Franchise players stole the stage as well. Jimmie Johnson raced to a record fourth consecutive NASCAR title. Roger Federer made the finals of every Grand Slam, completed his career set at the French Open and won his record 15th major at Wimbledon.
Heck, even Lance Armstrong unretired and helped push an ungrateful teammate to a victory in the Tour de France.
All in all you would have to say that 2009 ranked right up there with the best of years in marquee value.
But no franchise had quite the year like golf's Tiger Woods. It was an unforgettable 2009 for the world's most recognizable and richest athlete, no matter how much he might wish he could forget it.
Woods opened the year as a speaker on the world stage during the historic inauguration ceremonies for President Obama. Ten months later he disappeared in shame from a series of scandalous tabloid revelations about his sordid private life.
After a superlative season in which Woods returned from reconstructive knee surgery to win seven times, take the FedEx Cup and sweep Player of the Year and Athlete of the Decade honors, everything came crashing down on the world No. 1 in epic fashion.
Ever since the morning of Nov. 27, when Woods was unable to drive his SUV past the women's tees from the end of his driveway, he has been exposed to the world as a major-caliber lout. The golfing icon has been reduced to a punch-line as his extramarital affairs left him splayed across the tabloids and drove him into seclusion.
While his reportedly battered face hasn't been seen in over a month, Woods was forced to apologize in a statement about his infidelities and take an indefinite leave from the game he's dominated for the past 13 years. Not only is his marriage and selling power at stake, but his quest to catch Jack Nicklaus as the ultimate major champion no longer seems like a sure thing.
This is the franchise story that has transcended all others. There has been no shortage of debate on what it all means to Woods' legacy, his future and to the game. It's been rather comical reading all of the speculative analysis from every corner.
The one element of the story that puzzles me the most is this idea that Woods sold us a bag of goods -- that he represented himself as some kind of model human being and failed to live up to the role.

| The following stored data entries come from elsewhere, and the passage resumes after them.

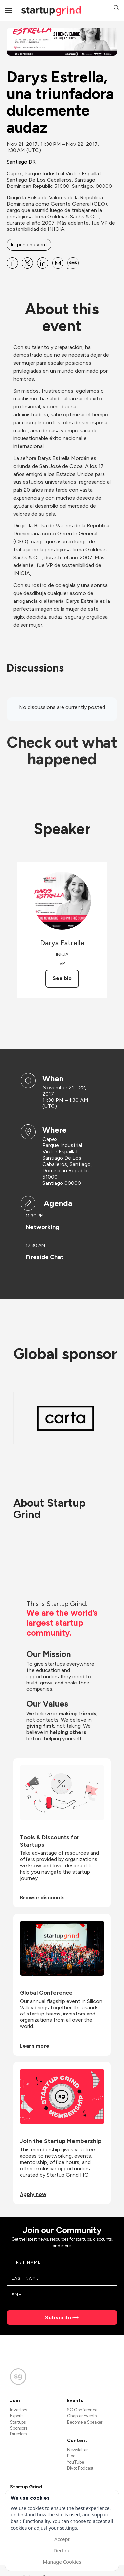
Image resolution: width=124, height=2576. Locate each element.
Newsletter (77, 2449)
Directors (18, 2433)
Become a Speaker (84, 2422)
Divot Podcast (80, 2468)
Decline (61, 2550)
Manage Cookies (62, 2561)
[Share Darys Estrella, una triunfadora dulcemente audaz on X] (27, 263)
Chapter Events (82, 2415)
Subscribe (59, 2317)
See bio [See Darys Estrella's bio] (62, 978)
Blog (71, 2455)
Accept (62, 2539)
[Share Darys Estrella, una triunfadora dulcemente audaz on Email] (58, 263)
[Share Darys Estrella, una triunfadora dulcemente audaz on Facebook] (12, 263)
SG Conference (82, 2409)
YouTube (75, 2462)
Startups (18, 2422)
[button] (116, 8)
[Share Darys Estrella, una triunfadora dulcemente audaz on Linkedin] (42, 263)
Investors (18, 2409)
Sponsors (18, 2428)
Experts (16, 2415)
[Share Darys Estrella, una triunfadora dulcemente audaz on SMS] (73, 263)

Maybe I missed something, but the Woods I've covered for the past 13 years never tried to present himself as anything more than the greatest golfer in the world. Not once has he ever embraced his father's fanciful boast that Tiger would "do more than any other man in history to change the course of humanity." Even he rolled his eyes at that and settled for establishing a very nice charitable foundation and learning center.

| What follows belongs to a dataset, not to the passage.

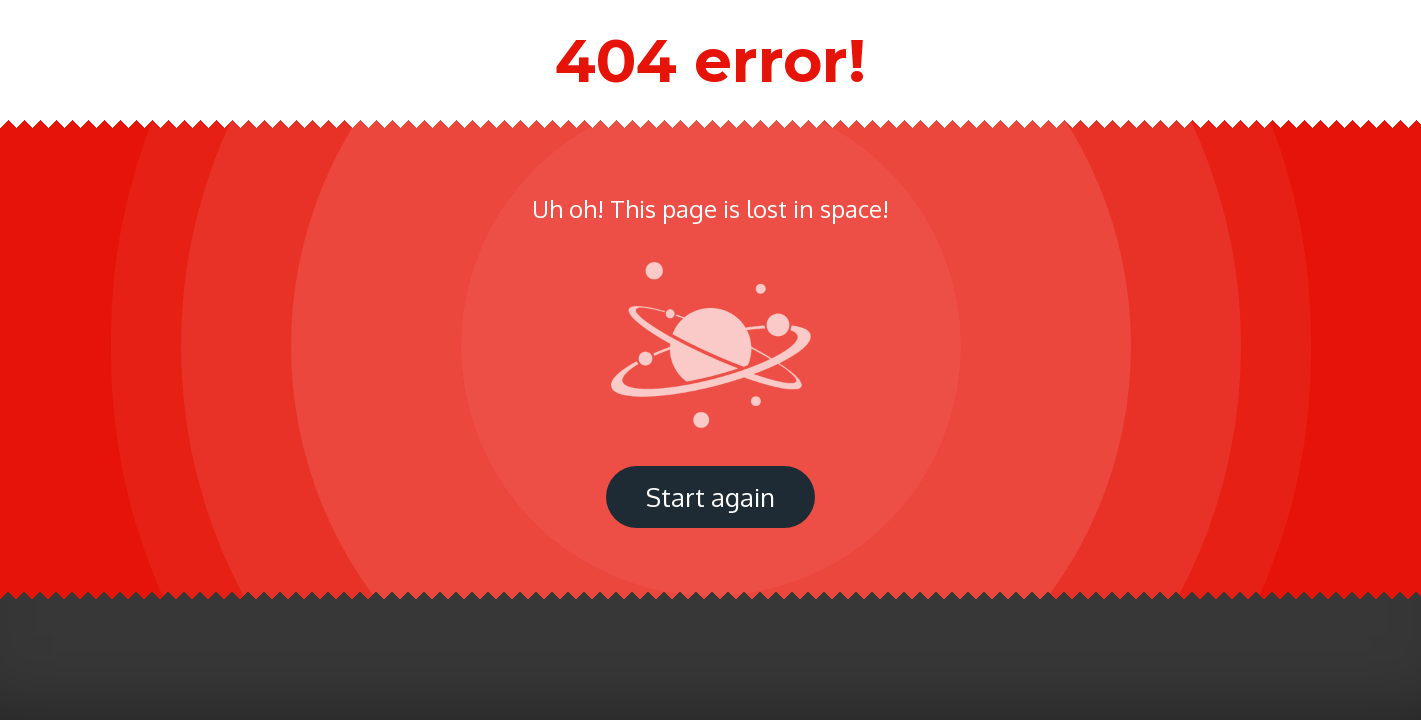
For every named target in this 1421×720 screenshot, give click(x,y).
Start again (710, 497)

But this notion that Woods held himself up as some sort of perfect human specimen is ludicrous. Show me a single one of those Accenture, Gillette, Buick, Nike or Tag Heuer ads that includes his wife or children. Name one time that he ever volunteered any private-life insight other than the cliched responses to oft-repeated questions that were lifted from the boiler plate that any one of us would use regardless of our own marital or parental discord/bliss.
Woods never flaunted his family life in the way that Phil Mickelson does. That's no besmirch on Mickelson. That's simply who Mickelson is. His professional and private lives are intertwined like nobody else's.
Tiger has never tried to be like Phil. He's never apologized for his salty outbursts. He's never held his family up as the model. He's never tried to be Gandhi.
Woods' single-minded public focus has been to be nothing more than the greatest golfer who ever lived. And in that mission he has yet to fail.
In some weird way, when he digs himself out from under all the embarrassment he's caused himself and his family, Woods might be relieved when he returns to his lifelong quest on the golf course. Now that all that pressure to live up to his father's declaration of being the "Chosen One" who can "impact nations" is exposed as the hooey it always was, the golfer can concentrate on the one thing that truly defines him.
Does it really matter what kind of person our most gifted athletes are? Babe Ruth was no saint. Michael Jordan's moral compass never pointed to true north.
Their gift is their skill. That's it. Charles Barkley was right. The public needs to stop looking at athletes as role models. Admire them for their talents alone and you won't get burned.
So in this year of the franchise, the Tiger Woods brand still stands out.
His approval rating has plummeted and he might hear a few boos when he reemerges from hiding, but what made Tiger "great" remains intact until proven otherwise.
Without winning a major in 2009, Woods' quest to catch Nicklaus actually got more interesting than ever -- whether you like him or not.
He is the franchise we'll pay attention to most in 2010.